2.2. Les adverbes paradigmatisants

Nous allons dire quelques mots maintenant sur la catégorie des adverbes paradigmatisants dont l’auteur a fait une catégorie à part du fait qu’ils se distinguent syntaxiquement et sémantiquement des adverbes de phrase :

‘« Syntaxiquement, ils sont très mobiles […], ils peuvent apparaître à toutes les césures majeures de la phrase, mais contrairement aux adverbes de phrase, à deux positions différentes correspondent généralement deux interprétations nettement différentes de l’énoncé. Sémantiquement, ils introduisent une présupposition sur l’existence d’un paradigme d’où leur dénomination. L’interprétation d’un énoncé renfermant un tel complément adverbial présuppose en effet que l’énoncé actuel soit en rapport avec un paradigme d’autres énoncés semblables » 1 .’

Il faut alors présupposer la venue d’autres personnes que Pierre dans :

‘342. Même Pierre est venu.’

Mais pour comprendre comment fonctionnent ces adverbiaux dans la phrase, il faut distinguer ce que l’auteur appelle le noyau, le foyer et la portée de l’adverbial. On peut dire simplement que le noyau est un élément textuel ou un élément dans le paradigme qu’introduit l’adverbial paradigmatisant. Le foyer, est le champ de l’opération de l’adverbial, le cotexte dans lequel il opère, il est le résultat d’une focalisation qui a lieu au moment même où on parle 2 . La portée est, au départ, une notion sémantique qui se présente comme un résultat ultime après la détermination du noyau et du foyer de l’adverbial. C’est exactement la partie de la phrase qui est pertinente pour l’interprétation de l’adverbial.

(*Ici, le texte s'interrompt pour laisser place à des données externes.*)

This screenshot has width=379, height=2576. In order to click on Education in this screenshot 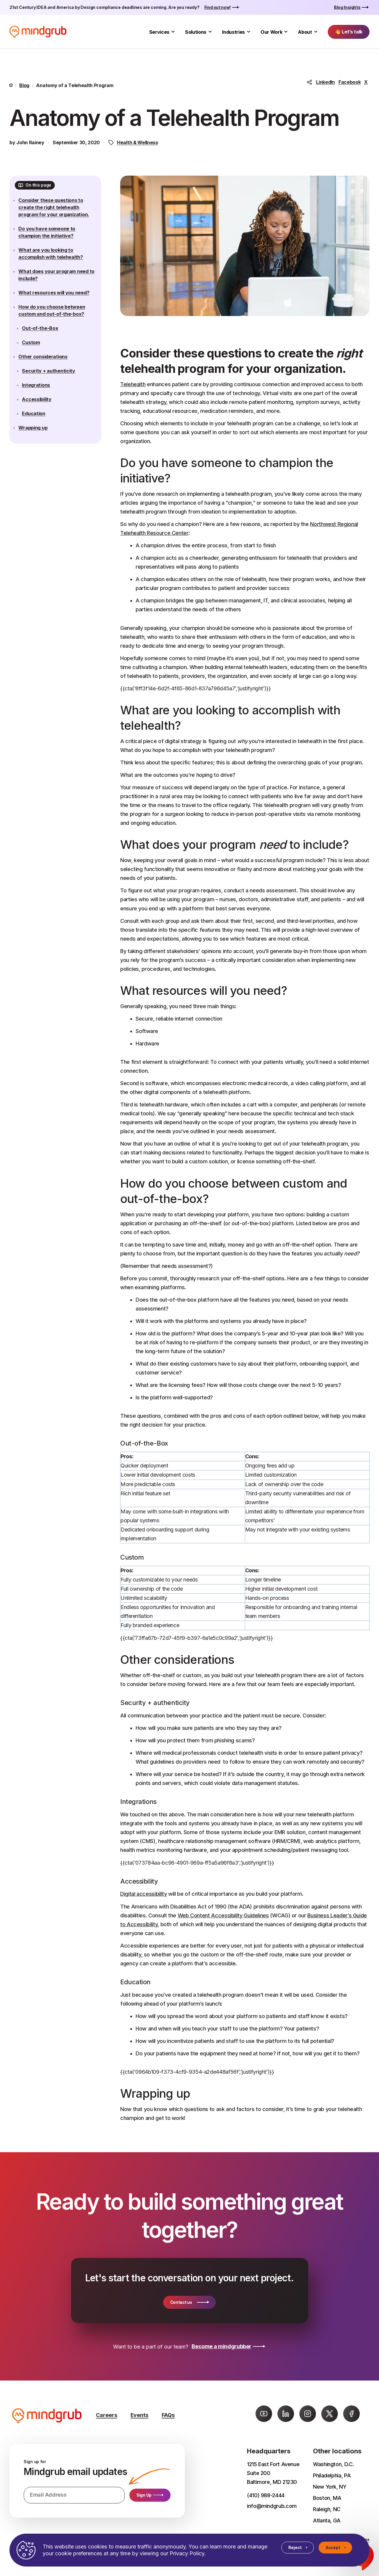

À propos de : Même Pierre est venu, on peut dire simplement que Pierre est le noyau de l’adverbial et le reste de la phrase constitue sa portée. Rappelons que dans tout état de cause, la structure prosodique de la phrase constitue une composante cruciale de la théorie linguistique de la focalisation développée par l’auteur mise en œuvre dans l’explication et l’interprétation du fonctionnement des adverbiaux. Pour expliquer les différents mécanismes de la portée, l’auteur a commenté ainsi les exemples suivants :

‘343. a. Marie aussi se plaint très rarement.’ ‘344. b. Très rarement, Marie aussi se plaint.’ ‘« Dans (a), toutes les personnes dont il est question se plaignent très rarement, alors que dans (b) rien n’est dit à propos de la tendance qu’ont les autres personnes à se plaindre. En effet, on est plutôt incliné à penser que ces autres personnes se plaignent plus souvent que Marie. Cette différence se ramène à une différence de portée. Dans (a), très rarement est dans la portée de aussi, alors que dans (b), l’ordre est inverse » 3 . ’

Les adverbes paradigmatisants sont divisés donc en deux groupes, d’une part même, aussi et surtout, ayant la même syntaxe que les adverbes de phrase. Ils se présentent dans l’énoncé comme des additifs. D’autre part il y a seulement, exactement, au moins. Les éléments de ce groupe se distinguent du précédent par le fait qu’ils sont moins mobiles dans l’énoncé.

Chacune des deux catégories comporte des sous-classes : les adverbes du type aussi : également, aussi bien que, non…plus, ceux du type surtout : en particulier, notamment, par exemple. Par une étude assez détaillée du comportement de l’adverbe paradigmatisantsurtout, l’auteur a montré que cet adverbial, à la différence des autres adverbiaux, exige l’existence d’une certaine gradation dans le paradigme qu’il introduit. Cette gradation se présente comme l’information nouvelle et importante dans l’énoncé. Surtout est acceptable dans :

‘345. Ce résultat lui permet d’envisager l’avenir avec sérénité, surtout (parce) qu’il est encore junior.’

Mais il est inacceptable dans :

‘346. *Pierre est surtout venu.’

Dans le premier exemple, la gradation opère sur l’importance des causes du procès. Nous avons donc présenté brièvement les grandes lignes de la démarche suivie par Nølke pour classer les adverbes paradigmatisants afin d’ancrer ces analyses dans la forme linguistique.

Nous passons maintenant à l’investigation d’une autre classe d’adverbiaux qui a attiré l’attention de l’auteur. Il s’agit des adverbiaux spatio-temporels. L’importance de l’étude de cette classe vient en fait de la rareté des analyses et des travaux qui y ont été consacrés surtout quand il s’agit d’un traitement sémantico-syntaxique car les études qui ont porté sur la corrélation entre les catégories des adverbes de temps et les catégories aspecto-temporelles du verbe ne manquent pas.

Notes
1.

H. Nølke, 2001, p. 271.

2.

Ibid., p. 280.

3.

Ibid., p. 282. C’est nous qui soulignons.